Search code examples
mysqlleft-join

LEFT JOIN gives different result when changing the location of condition


I have this query:

SELECT
    bc.name,
    SUM(amount) AS total
FROM
    budget_categories bc
LEFT JOIN budget_items bi ON
    bc.id = bi.budget_category_id
LEFT JOIN balance_lines bl ON
    bl.budget_item_id = bi.id
WHERE
    bc.id = 25 AND family_id = 97109 AND bl.balance_id = 264553

The result is:

NULL | NULL

But when I put the condition in the LEFT JOIN part it works:

SELECT
    bc.name,
    SUM(amount) AS total
FROM
    budget_categories bc
LEFT JOIN budget_items bi ON
    bc.id = bi.budget_category_id
LEFT JOIN balance_lines bl ON
    bl.budget_item_id = bi.id  AND family_id = 97109 AND bl.balance_id = 264553
WHERE
    bc.id = 25

The result is:

Bannana | NULL

Why is the difference?


Solution

  • When you use an outer join (e.g. left outer join) you are asking for the query to return rows even if that table does not have an exact match. Hence there may be NULL values from the left outer joined columns.

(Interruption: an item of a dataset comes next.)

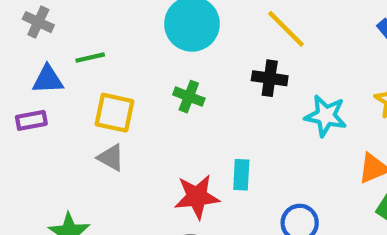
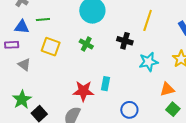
yellow line: (286, 29) -> (148, 20), moved, turned 55
cyan star: (326, 116) -> (148, 62), turned -30
gray triangle: (111, 158) -> (24, 65), moved

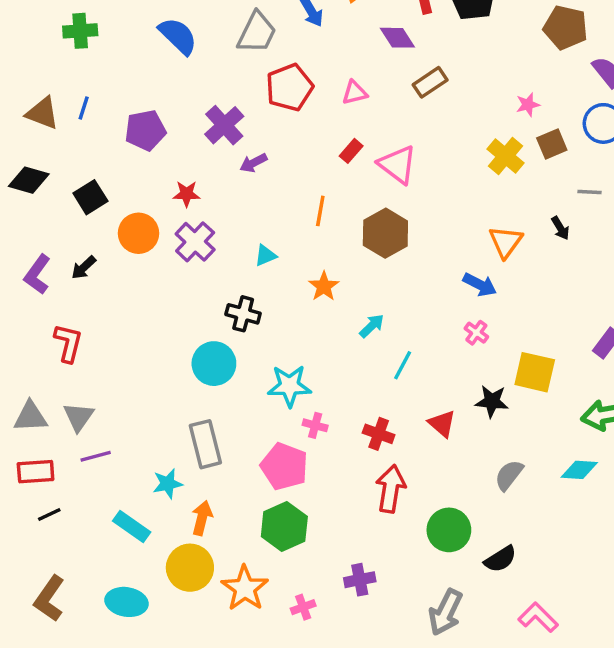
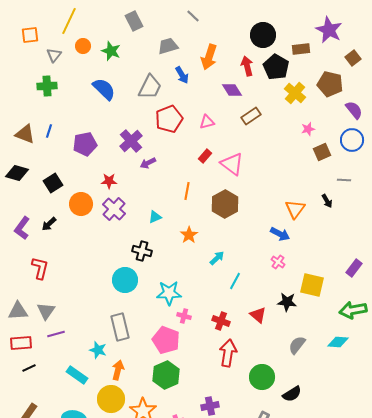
yellow cross: (506, 156) -> (295, 93), moved
cyan star: (168, 484) -> (98, 350), turned 30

    In the first where clause you ask for EVERY row in the overall result row to have bl.family_id = 97109 AND bl.balance_id = 264553 but here all the returned rows must have NULL bc.name and NULL amount. (btw: This is sometimes known as an implied inner join and in effect is equivalent to the query below:)

    SELECT
        bc.name,
        SUM(amount) AS total
    FROM
        budget_categories bc
    LEFT JOIN budget_items bi ON
        bc.id = bi.budget_category_id
    INNER JOIN balance_lines bl ON -- the where clause has this effect
        bl.budget_item_id = bi.id
    WHERE
        bc.id = 25 AND bl.family_id = 97109 AND bl.balance_id = 264553
    

    In the second query you allow only the rows of balance_lines to be restricted by the join conditions, so that more rows can be retuned from the other tables - and in those additional rows you get a bc.name of banana.

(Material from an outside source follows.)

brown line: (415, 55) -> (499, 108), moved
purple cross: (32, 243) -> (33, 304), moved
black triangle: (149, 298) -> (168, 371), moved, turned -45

    When using left joins you must take care with any predicates that reference outer joined tables if you are to allow NULLs to be returned e.g.

    SELECT
        bc.name,
        SUM(amount) AS total
    FROM
        budget_categories bc
    LEFT JOIN budget_items bi ON
        bc.id = bi.budget_category_id
    LEFT JOIN balance_lines bl ON
        bl.budget_item_id = bi.id
    WHERE
        bc.id = 25 
        AND (bl.family_id = 97109 OR bl.family_id IS NULL)
        AND (bl.balance_id = 264553 OR bl.balance_id IS NULL)
    

    This revised where clause will behave just like your second query now.